Task objective: Only one portion of the data is to be written out: from the line bearing "people actually believe can be" through the line bearing "whether people see you as". Write it exactly as it appears.

Given data Start Marker

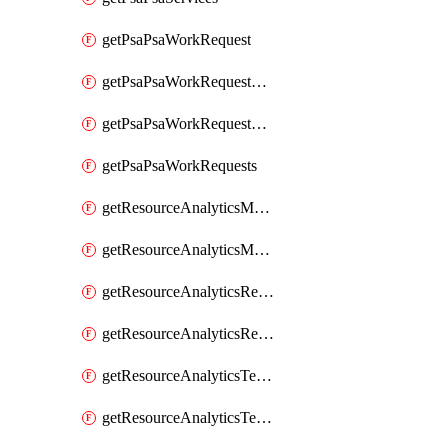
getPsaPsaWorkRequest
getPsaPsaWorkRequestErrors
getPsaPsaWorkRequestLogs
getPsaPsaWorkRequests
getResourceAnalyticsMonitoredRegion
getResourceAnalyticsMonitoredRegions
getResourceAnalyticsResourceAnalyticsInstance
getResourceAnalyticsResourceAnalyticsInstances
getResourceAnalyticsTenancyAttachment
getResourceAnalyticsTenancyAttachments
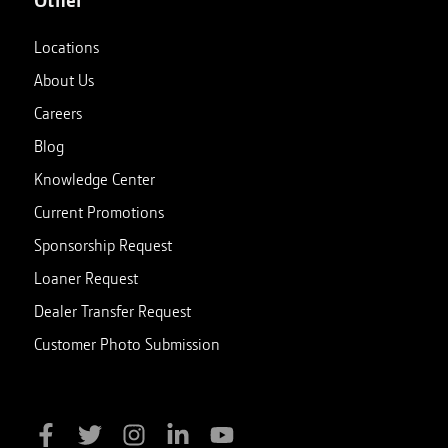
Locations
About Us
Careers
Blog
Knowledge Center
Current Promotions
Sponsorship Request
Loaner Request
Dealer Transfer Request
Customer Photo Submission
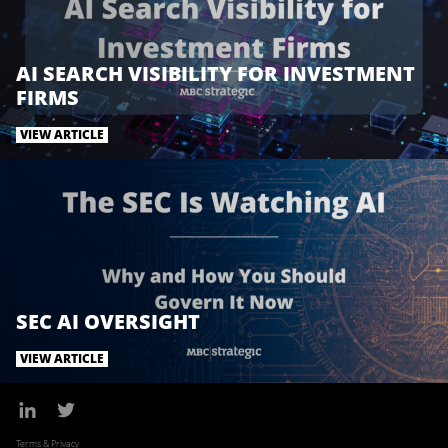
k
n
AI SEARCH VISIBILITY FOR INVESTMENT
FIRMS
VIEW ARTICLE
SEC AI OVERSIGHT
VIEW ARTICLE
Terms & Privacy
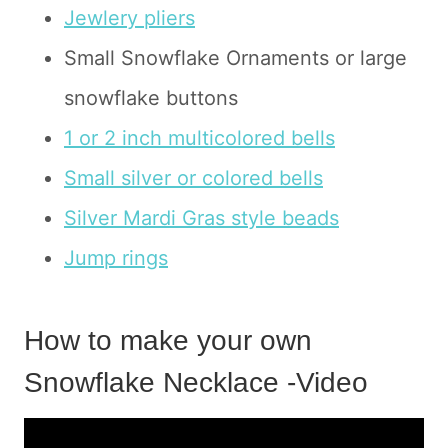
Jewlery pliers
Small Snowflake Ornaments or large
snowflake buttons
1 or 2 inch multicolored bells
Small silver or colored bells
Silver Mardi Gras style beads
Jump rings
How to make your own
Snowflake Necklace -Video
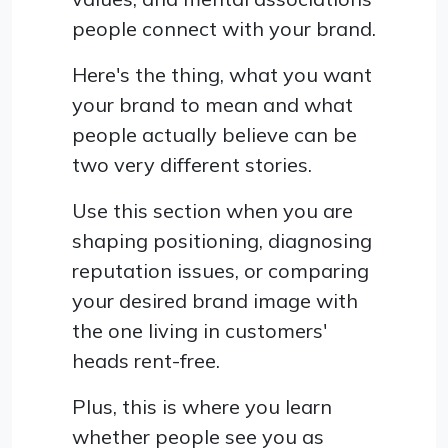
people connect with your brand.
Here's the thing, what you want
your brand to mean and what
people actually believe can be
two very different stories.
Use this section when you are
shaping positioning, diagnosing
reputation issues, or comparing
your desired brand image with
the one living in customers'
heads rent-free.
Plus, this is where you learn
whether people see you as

Given data End Marker
Given data Start Marker

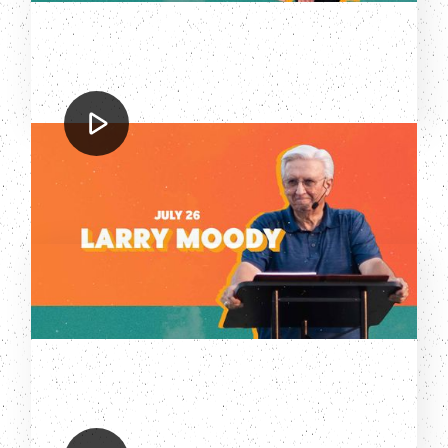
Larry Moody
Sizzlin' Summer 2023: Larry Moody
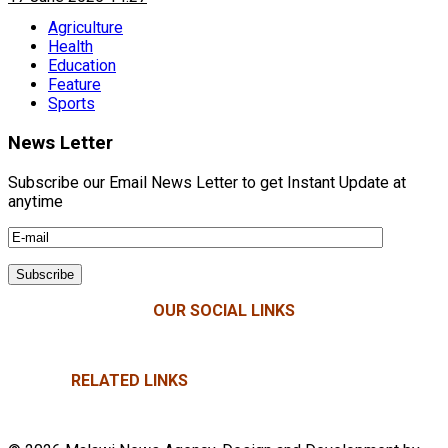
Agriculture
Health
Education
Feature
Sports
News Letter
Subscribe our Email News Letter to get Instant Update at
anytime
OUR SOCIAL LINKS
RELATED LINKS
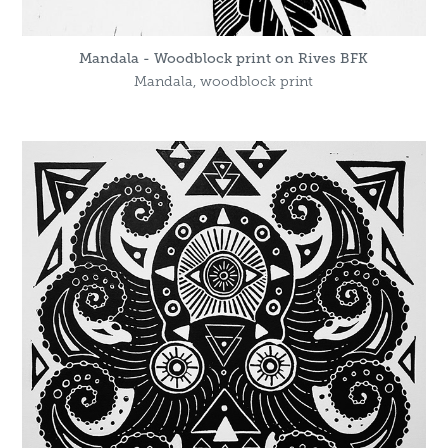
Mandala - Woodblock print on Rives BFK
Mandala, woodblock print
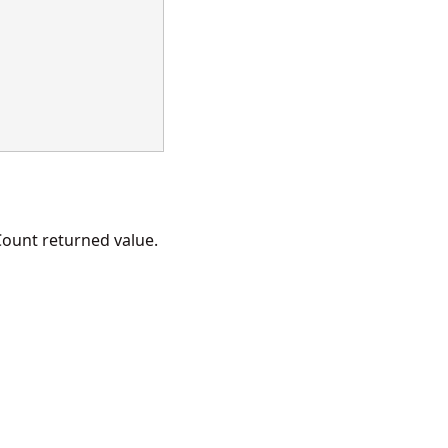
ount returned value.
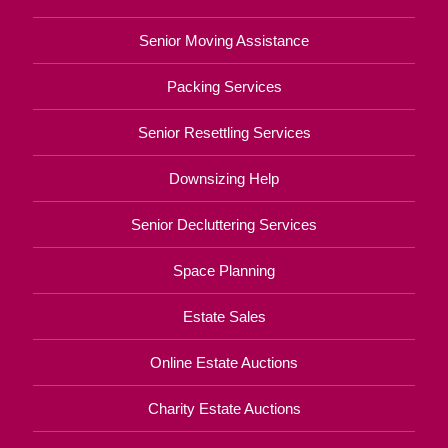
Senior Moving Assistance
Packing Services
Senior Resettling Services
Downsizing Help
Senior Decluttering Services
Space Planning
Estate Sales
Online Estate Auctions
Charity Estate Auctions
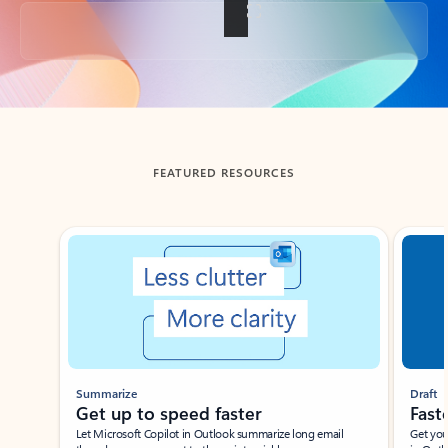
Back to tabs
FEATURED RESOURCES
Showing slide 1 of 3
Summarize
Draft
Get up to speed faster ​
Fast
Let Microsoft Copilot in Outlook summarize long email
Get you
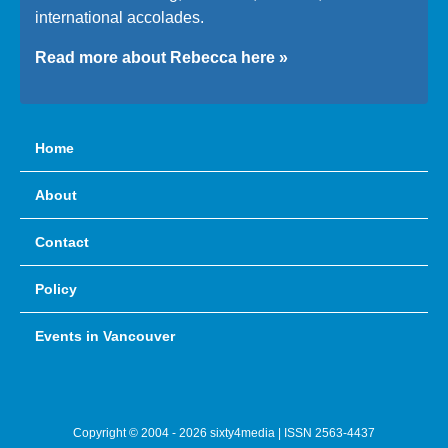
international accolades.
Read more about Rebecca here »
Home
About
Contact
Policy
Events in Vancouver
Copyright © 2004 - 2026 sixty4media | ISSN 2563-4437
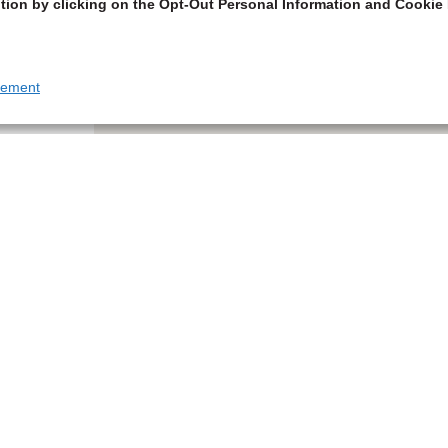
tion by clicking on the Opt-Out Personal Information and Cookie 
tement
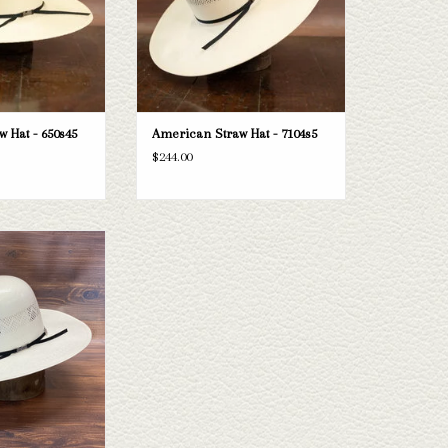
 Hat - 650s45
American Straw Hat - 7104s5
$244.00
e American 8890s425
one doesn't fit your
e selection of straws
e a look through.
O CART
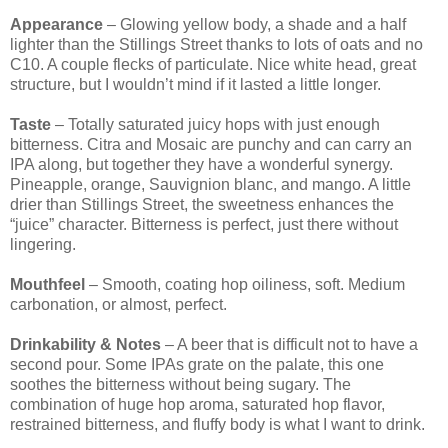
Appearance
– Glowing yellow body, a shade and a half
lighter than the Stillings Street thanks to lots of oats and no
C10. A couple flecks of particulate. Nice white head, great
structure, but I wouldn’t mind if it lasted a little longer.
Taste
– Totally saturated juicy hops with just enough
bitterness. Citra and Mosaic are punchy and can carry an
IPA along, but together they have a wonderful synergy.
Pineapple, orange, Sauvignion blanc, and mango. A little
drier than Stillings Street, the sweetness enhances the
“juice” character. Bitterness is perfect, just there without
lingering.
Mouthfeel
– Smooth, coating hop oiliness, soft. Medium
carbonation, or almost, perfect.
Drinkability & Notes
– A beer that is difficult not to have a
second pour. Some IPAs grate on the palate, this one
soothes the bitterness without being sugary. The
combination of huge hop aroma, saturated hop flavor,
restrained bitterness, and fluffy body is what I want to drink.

Given data End Marker
Given data Start Marker

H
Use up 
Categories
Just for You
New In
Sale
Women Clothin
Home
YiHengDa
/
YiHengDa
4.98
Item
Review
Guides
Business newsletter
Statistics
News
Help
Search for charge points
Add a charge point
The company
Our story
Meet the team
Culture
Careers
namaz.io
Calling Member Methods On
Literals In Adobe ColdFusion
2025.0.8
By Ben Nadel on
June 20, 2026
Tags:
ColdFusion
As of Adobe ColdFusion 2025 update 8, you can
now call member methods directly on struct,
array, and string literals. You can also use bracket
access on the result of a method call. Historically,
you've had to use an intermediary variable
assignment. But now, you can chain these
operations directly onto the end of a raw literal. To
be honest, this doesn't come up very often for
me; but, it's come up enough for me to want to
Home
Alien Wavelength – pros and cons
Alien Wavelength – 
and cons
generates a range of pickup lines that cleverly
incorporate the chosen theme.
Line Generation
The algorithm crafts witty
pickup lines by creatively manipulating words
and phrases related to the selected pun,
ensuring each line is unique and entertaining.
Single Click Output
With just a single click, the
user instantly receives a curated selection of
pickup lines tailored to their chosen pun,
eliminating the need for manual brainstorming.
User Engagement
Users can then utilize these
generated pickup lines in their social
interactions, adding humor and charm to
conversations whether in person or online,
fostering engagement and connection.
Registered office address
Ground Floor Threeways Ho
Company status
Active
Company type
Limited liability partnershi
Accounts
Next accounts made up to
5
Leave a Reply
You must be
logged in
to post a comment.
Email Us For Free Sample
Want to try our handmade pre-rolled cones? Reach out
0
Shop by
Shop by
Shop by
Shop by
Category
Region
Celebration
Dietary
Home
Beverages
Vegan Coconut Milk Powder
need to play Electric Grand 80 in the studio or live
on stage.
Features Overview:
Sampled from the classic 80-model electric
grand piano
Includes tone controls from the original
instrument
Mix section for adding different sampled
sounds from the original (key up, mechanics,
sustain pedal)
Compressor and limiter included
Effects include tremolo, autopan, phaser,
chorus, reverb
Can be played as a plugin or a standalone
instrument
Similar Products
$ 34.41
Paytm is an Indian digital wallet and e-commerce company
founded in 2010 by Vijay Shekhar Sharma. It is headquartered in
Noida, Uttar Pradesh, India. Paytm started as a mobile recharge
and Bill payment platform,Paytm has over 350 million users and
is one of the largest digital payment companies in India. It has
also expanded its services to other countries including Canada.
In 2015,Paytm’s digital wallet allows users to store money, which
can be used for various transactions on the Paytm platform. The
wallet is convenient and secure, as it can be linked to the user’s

Given data End Marker

Response to the task:
people actually believe can be
two very different stories.
Use this section when you are
shaping positioning, diagnosing
reputation issues, or comparing
your desired brand image with
the one living in customers'
heads rent-free.
Plus, this is where you learn
whether people see you as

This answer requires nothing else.